The first part of my day was spent locked in the apartment. I had a day off and was preparing to venture out and see some exhibitions I hadn’t managed to get to yet. The doorbell rang and it was my landlady, who lives upstairs. Her key wasn’t working, so I ran down to the door to let her in, but the door wouldn’t open. I could pull the latch but the bolt stayed firmly lodged in the wall. So I was locked in, and Dora, my landlady, was locked out. I can look back and laugh now but at the time, trying to speak through a door, with an old Italian lady in a stressful situation is not my idea of a pleasant start to the day.
She went off and got various locals to come and try to open the door. I watched the scene unfold from the kitchen window that overlooks the alley and the front door.

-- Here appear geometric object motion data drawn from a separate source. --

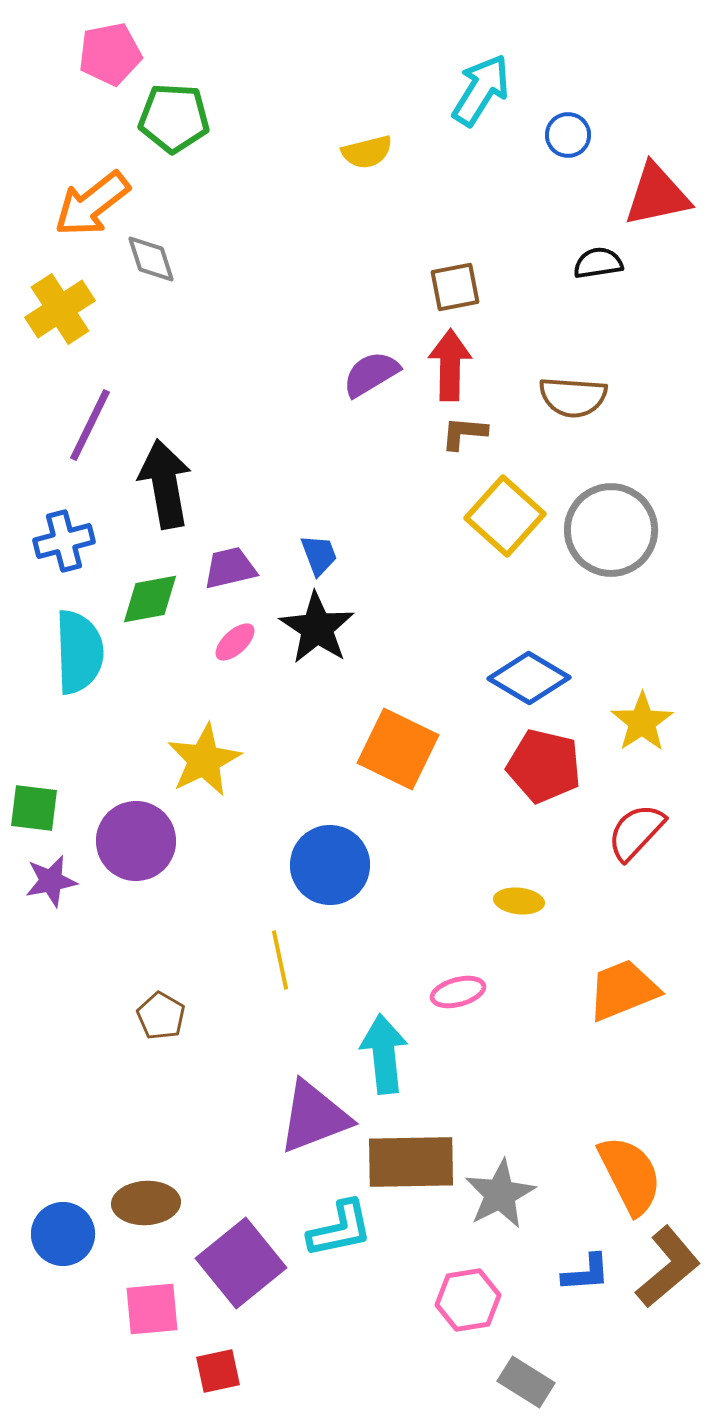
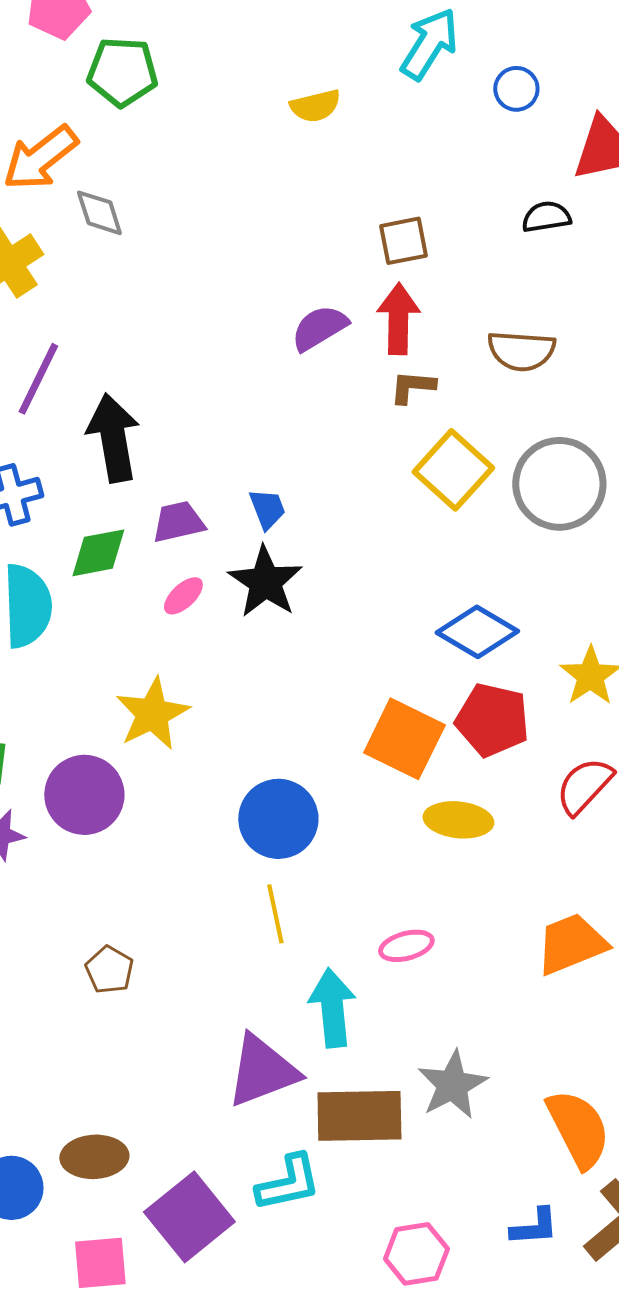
orange square: (398, 749) -> (404, 739), moved
yellow ellipse: (519, 901) -> (458, 820), moved, size x1.4
yellow line: (280, 960) -> (275, 914), moved
gray star: (500, 1194) -> (452, 1085), moved

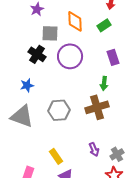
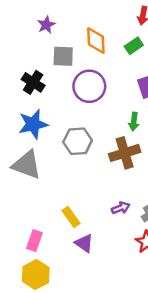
black cross: (37, 54) -> (33, 82), moved
blue star: (27, 85) -> (33, 124), size x1.6
gray hexagon: (59, 110) -> (78, 141), moved
purple arrow: (94, 149) -> (121, 208), turned -88

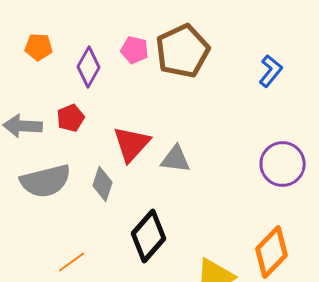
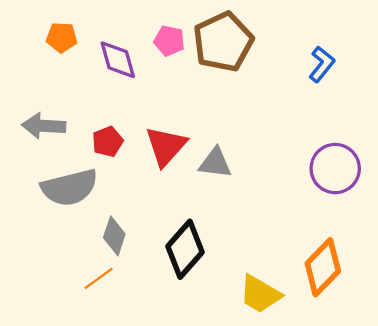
purple diamond: (89, 67) -> (118, 60), turned -45
red pentagon: (71, 118) -> (108, 142), moved
gray diamond: (103, 184) -> (114, 236), moved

She stood back and chain smoked, occasionally looking up at me and pulling faces, while a trail of metalworkers, shop owners and waiters tried to get the door open. Eventually she gave up and rang the fire brigade. Here they are coming to my rescue.


Thud, thud, thud. Dora pounded up the stairs, came into our apartment and proceeded to try and blame us for the door lock sticking. Apparently it was because we didn’t take our keys out of the lock carefully enough, or maybe that we turned the key the wrong way. No Dora, it’s because you have and old door, an old lock, and it’s finally broken. If anyone should be getting in a grump it’s me! Anyway, I let her speculate as to what we could have possibly done to break her unbreakable lock, and tell me how we must be more careful in future. Well that told me! I didn’t want to mention that she was the last person to use it when she went out and that I’d be in bed all morning, which is in an entirely different room to her precious lock. Let this be a lesson to us all – although Venetian locks have been around for hundreds of years, the slightest giggle in the wrong direction can completely knacker the sensitive little things!
 
So rant over, I set out to make the most of my afternoon. I found what is probably the oldest piece of graffiti in the world. It’s a rat with a long tail carved into a column at the end of Calle del Traghetto opposite the San Felice church in Canareggio. The roman numerals inscribed above it read 1644. So someone was out and about graffiti-ing rats way before Banksy, the copycat (or copy-rat, sorry rubbish joke).

 
A rat scuttled across my foot a few weeks ago when I was wearing flip flops. I was attempting a poorly thought out and prosecco fuelled crossing of a narrow ledge over a canal at the time (trying to take a short cut by Rialto) and nearly fell in.

I then headed to the Arsenale again to see the James Turrell piece I had missed before as the queue was too long.

The only other notable thing that happened today was that I bought a pen that looks like a pencil. I was pretty chuffed with myself and I think Sam and Rhian were very jealous when I showed them my purchase upon my return. You know it’s time to go home when one of the most interesting things about your day in Venice is a pen.